[Structured page parsing data]
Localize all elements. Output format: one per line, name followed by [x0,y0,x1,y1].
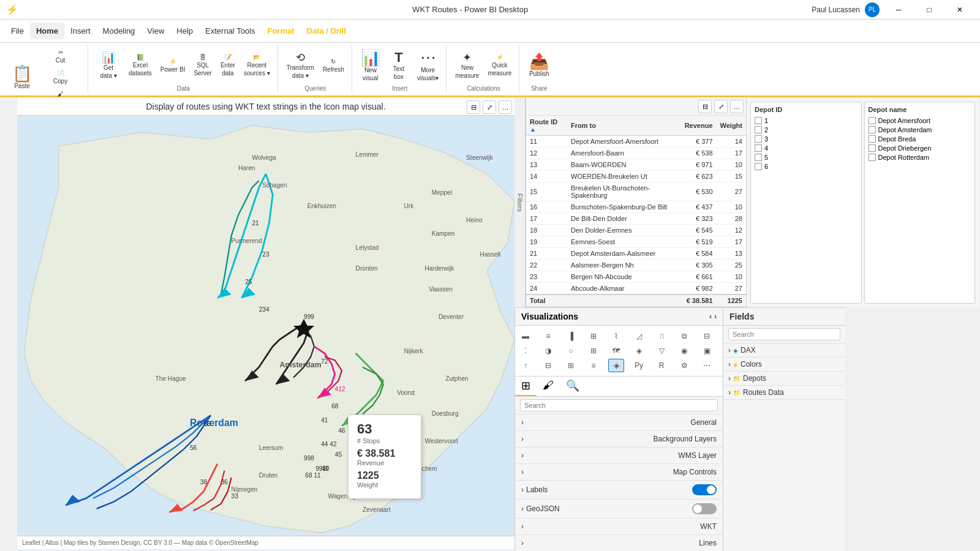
filter-depot-name-item[interactable]: Depot Rotterdam [869,154,971,161]
recent-sources-button[interactable]: 📂 Recent sources ▾ [240,51,274,79]
filter-checkbox[interactable] [755,154,762,161]
geojson-toggle[interactable] [692,503,717,514]
filter-name-checkbox[interactable] [869,126,876,133]
menu-data-drill[interactable]: Data / Drill [301,23,352,39]
transform-button[interactable]: ⟲ Transform data ▾ [283,50,318,81]
custom3-icon[interactable]: ⚙ [676,359,692,372]
table-more-btn[interactable]: … [730,100,744,113]
sql-button[interactable]: 🗄 SQL Server [190,51,215,79]
table-row[interactable]: 15 Breukelen Ut-Bunschoten-Spakenburg € … [526,182,746,201]
quick-measure-button[interactable]: ⚡ Quick measure [484,51,515,79]
filter-checkbox[interactable] [755,117,762,124]
map-icon[interactable]: 🗺 [608,344,624,358]
table-row[interactable]: 11 Depot Amersfoort-Amersfoort € 377 14 [526,136,746,148]
table-row[interactable]: 22 Aalsmeer-Bergen Nh € 305 25 [526,260,746,271]
treemap-icon[interactable]: ⊞ [586,344,601,358]
viz-search-input[interactable] [520,399,718,411]
filter-name-checkbox[interactable] [869,154,876,161]
table-row[interactable]: 12 Amersfoort-Baarn € 538 17 [526,148,746,159]
kpi-icon[interactable]: ↑ [518,359,533,372]
filter-depot-id-item[interactable]: 5 [755,154,858,161]
text-box-button[interactable]: T Text box [385,48,412,83]
table-row[interactable]: 18 Den Dolder-Eemnes € 545 12 [526,225,746,236]
map-controls[interactable]: ⊟ ⤢ … [467,100,512,114]
filter-checkbox[interactable] [755,163,762,170]
ribbon-chart-icon[interactable]: ⧉ [676,329,692,343]
bar-chart-icon[interactable]: ▬ [518,329,533,343]
paste-button[interactable]: 📋 Paste [9,63,36,92]
matrix-icon[interactable]: ⊞ [563,359,579,372]
table-focus-btn[interactable]: ⤢ [714,100,728,113]
more-visuals-button[interactable]: ⋯ More visuals▾ [413,47,443,84]
filter-checkbox[interactable] [755,144,762,152]
card-icon[interactable]: ▣ [699,344,715,358]
filter-depot-id-item[interactable]: 1 [755,117,858,124]
filter-name-checkbox[interactable] [869,144,876,152]
donut-icon[interactable]: ○ [563,344,579,358]
table-row[interactable]: 23 Bergen Nh-Abcoude € 661 10 [526,271,746,283]
waterfall-icon[interactable]: ⊟ [699,329,715,343]
table-row[interactable]: 16 Bunschoten-Spakenburg-De Bilt € 437 1… [526,201,746,213]
choropleth-icon[interactable]: ◈ [631,344,647,358]
get-data-button[interactable]: 📊 Get data ▾ [93,50,124,81]
col-weight[interactable]: Weight [717,116,746,136]
table-row[interactable]: 19 Eemnes-Soest € 519 17 [526,236,746,248]
powerbi-button[interactable]: ⚡ Power BI [157,56,189,75]
new-visual-button[interactable]: 📊 New visual [357,47,384,84]
table-icon[interactable]: ⊟ [540,359,556,372]
cut-button[interactable]: ✂ Cut [37,47,84,66]
column-chart-icon[interactable]: ▐ [563,329,579,343]
fields-search-input[interactable] [728,328,840,340]
gauge-icon[interactable]: ◉ [676,344,692,358]
table-row[interactable]: 24 Abcoude-Alkmaar € 982 27 [526,283,746,295]
col-revenue[interactable]: Revenue [681,116,717,136]
filter-depot-id-item[interactable]: 6 [755,163,858,170]
filter-depot-id-item[interactable]: 3 [755,135,858,143]
stacked-bar-icon[interactable]: ≡ [540,329,556,343]
analytics-tab[interactable]: 🔍 [560,377,586,396]
filter-name-checkbox[interactable] [869,117,876,124]
filter-depot-name-item[interactable]: Depot Amsterdam [869,126,971,133]
filter-checkbox[interactable] [755,135,762,143]
viz-forward-btn[interactable]: › [714,312,717,321]
col-route-id[interactable]: Route ID ▲ [526,116,567,136]
build-tab[interactable]: ⊞ [515,377,537,396]
line-col-icon[interactable]: ⎍ [654,329,669,343]
new-measure-button[interactable]: ✦ New measure [451,50,483,81]
table-row[interactable]: 21 Depot Amsterdam-Aalsmeer € 584 13 [526,248,746,260]
filter-depot-name-item[interactable]: Depot Amersfoort [869,117,971,124]
close-button[interactable]: ✕ [946,0,974,20]
format-tab[interactable]: 🖌 [537,377,560,396]
filter-depot-id-item[interactable]: 2 [755,126,858,133]
excel-button[interactable]: 📗 Excel datasets [125,51,156,79]
focus-mode-btn[interactable]: ⤢ [483,100,496,114]
window-controls[interactable]: ─ □ ✕ [884,0,974,20]
pie-icon[interactable]: ◑ [540,344,556,358]
custom2-icon[interactable]: R [654,359,669,372]
more-options-btn[interactable]: … [499,100,512,114]
stacked-col-icon[interactable]: ⊞ [586,329,601,343]
minimize-button[interactable]: ─ [884,0,913,20]
slicer-icon[interactable]: ≡ [586,359,601,372]
area-chart-icon[interactable]: ◿ [631,329,647,343]
labels-toggle[interactable] [692,484,717,495]
filter-icon[interactable]: ⊟ [467,100,480,114]
filter-depot-id-item[interactable]: 4 [755,144,858,152]
map-canvas[interactable]: Rotterdam Wolvega Lemmer Steenwijk Meppe… [17,116,514,536]
menu-help[interactable]: Help [170,23,199,39]
menu-format[interactable]: Format [261,23,300,39]
publish-button[interactable]: 📤 Publish [526,51,553,80]
sort-route-id[interactable]: ▲ [530,126,536,133]
col-from-to[interactable]: From to [567,116,681,136]
custom1-icon[interactable]: Py [631,359,647,372]
scatter-icon[interactable]: ⁚ [518,344,533,358]
table-filter-icon[interactable]: ⊟ [698,100,712,113]
table-row[interactable]: 17 De Bilt-Den Dolder € 323 28 [526,213,746,225]
menu-file[interactable]: File [5,23,30,39]
filters-sidebar-label[interactable]: Filters [514,98,526,307]
menu-insert[interactable]: Insert [64,23,97,39]
menu-modeling[interactable]: Modeling [97,23,141,39]
filter-depot-name-item[interactable]: Depot Breda [869,135,971,143]
filter-depot-name-item[interactable]: Depot Driebergen [869,144,971,152]
funnel-icon[interactable]: ▽ [654,344,669,358]
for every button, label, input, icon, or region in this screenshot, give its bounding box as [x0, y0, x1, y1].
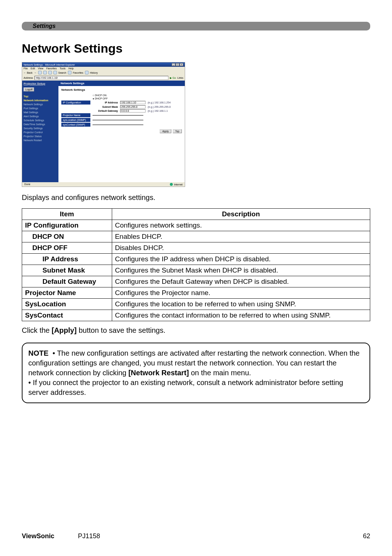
sidebar-item-alert-settings[interactable]: Alert Settings: [24, 115, 57, 118]
intro-text: Displays and configures network settings…: [22, 193, 370, 202]
search-icon[interactable]: [53, 71, 57, 74]
pane-title: Network Settings: [58, 81, 185, 86]
cell-item: Subnet Mask: [22, 265, 112, 276]
menu-tools[interactable]: Tools: [60, 67, 65, 70]
cell-item: IP Configuration: [22, 220, 112, 231]
main-pane: Network Settings Network Settings ○ DHCP…: [58, 81, 185, 182]
table-row: DHCP OFF Disables DHCP.: [22, 242, 370, 254]
menu-edit[interactable]: Edit: [30, 67, 35, 70]
forward-button[interactable]: →: [34, 71, 37, 74]
cell-desc: Configures the location to be referred t…: [112, 299, 370, 310]
window-minimize-icon[interactable]: _: [172, 63, 175, 66]
section-title: Network Settings: [22, 41, 370, 56]
history-icon[interactable]: [85, 71, 89, 74]
status-done: Done: [24, 183, 30, 186]
syslocation-label: sysLocation (SNMP): [61, 118, 90, 122]
table-row: Default Gateway Configures the Default G…: [22, 276, 370, 287]
dhcp-on-radio[interactable]: ○ DHCP ON: [93, 94, 106, 97]
dhcp-off-radio[interactable]: ● DHCP OFF: [93, 97, 108, 100]
sidebar-item-projector-control[interactable]: Projector Control: [24, 131, 57, 134]
page-footer: ViewSonic PJ1158 62: [22, 532, 370, 540]
menu-file[interactable]: File: [24, 67, 28, 70]
menu-help[interactable]: Help: [69, 67, 74, 70]
cell-desc: Configures the Projector name.: [112, 287, 370, 299]
ip-address-label: IP Address: [93, 101, 118, 104]
sidebar-item-network-settings[interactable]: Network Settings: [24, 103, 57, 106]
footer-brand: ViewSonic: [22, 532, 54, 540]
window-close-icon[interactable]: ×: [180, 63, 183, 66]
sidebar-top-label: Top:: [24, 95, 57, 98]
subnet-hint: (e.g.) 255.255.255.0: [148, 106, 171, 108]
go-button[interactable]: ▶ Go: [170, 77, 176, 79]
cell-item: IP Address: [22, 254, 112, 265]
browser-menubar: File Edit View Favorites Tools Help: [22, 67, 185, 70]
settings-table: Item Description IP Configuration Config…: [22, 208, 370, 321]
syscontact-label: sysContact (SNMP): [61, 123, 90, 127]
top-button[interactable]: Top: [173, 129, 182, 133]
table-row: SysLocation Configures the location to b…: [22, 299, 370, 310]
note-box: NOTE • The new configuration settings ar…: [22, 343, 370, 403]
browser-titlebar: Network Settings - Microsoft Internet Ex…: [22, 62, 185, 67]
sidebar-item-datetime-settings[interactable]: Date/Time Settings: [24, 123, 57, 126]
cell-desc: Disables DHCP.: [112, 242, 370, 254]
logoff-button[interactable]: Logoff: [24, 87, 34, 91]
note-label: NOTE: [28, 349, 49, 357]
status-zone: Internet: [174, 183, 183, 186]
apply-button[interactable]: Apply: [160, 129, 171, 133]
cell-desc: Configures network settings.: [112, 220, 370, 231]
ip-config-label: IP Configuration: [61, 101, 90, 105]
syscontact-input[interactable]: [93, 124, 143, 125]
after-table-text: Click the [Apply] button to save the set…: [22, 326, 370, 335]
header-bar: Settings: [22, 22, 370, 30]
cell-item: Projector Name: [22, 287, 112, 299]
cell-item: SysContact: [22, 310, 112, 321]
menu-favorites[interactable]: Favorites: [46, 67, 57, 70]
window-maximize-icon[interactable]: □: [176, 63, 179, 66]
footer-model: PJ1158: [78, 532, 100, 540]
sidebar-item-mail-settings[interactable]: Mail Settings: [24, 111, 57, 114]
table-row: SysContact Configures the contact inform…: [22, 310, 370, 321]
ip-address-input[interactable]: 192.168.1.10: [120, 101, 146, 104]
browser-statusbar: Done Internet: [22, 182, 185, 187]
favorites-icon[interactable]: [68, 71, 72, 74]
sidebar-title: Projector Setup: [24, 82, 57, 85]
menu-view[interactable]: View: [38, 67, 43, 70]
sidebar-item-projector-status[interactable]: Projector Status: [24, 135, 57, 138]
sidebar-item-security-settings[interactable]: Security Settings: [24, 127, 57, 130]
browser-toolbar: ← Back → Search Favorites History: [22, 70, 185, 75]
subnet-input[interactable]: 255.255.255.0: [120, 105, 146, 109]
table-row: DHCP ON Enables DHCP.: [22, 231, 370, 242]
syslocation-input[interactable]: [93, 120, 143, 120]
stop-icon[interactable]: [38, 71, 42, 74]
refresh-icon[interactable]: [43, 71, 47, 74]
browser-screenshot: Network Settings - Microsoft Internet Ex…: [22, 62, 185, 187]
sidebar-item-schedule-settings[interactable]: Schedule Settings: [24, 119, 57, 122]
header-bar-text: Settings: [33, 23, 56, 29]
address-label: Address: [24, 77, 33, 79]
sidebar-item-network-restart[interactable]: Network Restart: [24, 139, 57, 142]
cell-item: DHCP ON: [22, 231, 112, 242]
cell-desc: Configures the Subnet Mask when DHCP is …: [112, 265, 370, 276]
address-input[interactable]: http://192.168.1.10/: [34, 76, 169, 80]
browser-addressbar: Address http://192.168.1.10/ ▶ Go Links: [22, 75, 185, 81]
cell-desc: Configures the Default Gateway when DHCP…: [112, 276, 370, 287]
links-label[interactable]: Links: [177, 77, 183, 79]
projector-name-input[interactable]: [93, 115, 143, 116]
sidebar-heading[interactable]: Network Information: [24, 99, 57, 102]
cell-desc: Enables DHCP.: [112, 231, 370, 242]
cell-item: DHCP OFF: [22, 242, 112, 254]
cell-desc: Configures the contact information to be…: [112, 310, 370, 321]
globe-icon: [170, 183, 173, 186]
home-icon[interactable]: [48, 71, 52, 74]
browser-title: Network Settings - Microsoft Internet Ex…: [24, 64, 75, 66]
footer-page-number: 62: [363, 532, 370, 540]
th-desc: Description: [112, 209, 370, 220]
sidebar-item-port-settings[interactable]: Port Settings: [24, 107, 57, 110]
th-item: Item: [22, 209, 112, 220]
cell-item: Default Gateway: [22, 276, 112, 287]
cell-item: SysLocation: [22, 299, 112, 310]
back-button[interactable]: ← Back: [24, 71, 33, 74]
projector-name-label: Projector Name: [61, 113, 90, 117]
subheading: Network Settings: [58, 86, 185, 93]
gateway-input[interactable]: 0.0.0.0: [120, 109, 146, 113]
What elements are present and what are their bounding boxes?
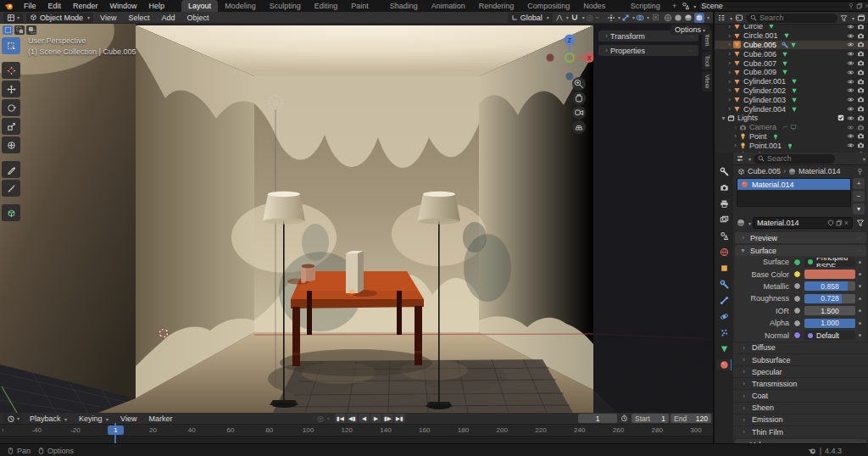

## Required work
Find every line in the records above that contains the word "radio", and copy each one.

## Exercise solution
dhcp-on-radio[interactable]: ○ DHCP ON: [93, 94, 106, 97]
dhcp-off-radio[interactable]: ● DHCP OFF: [93, 97, 108, 100]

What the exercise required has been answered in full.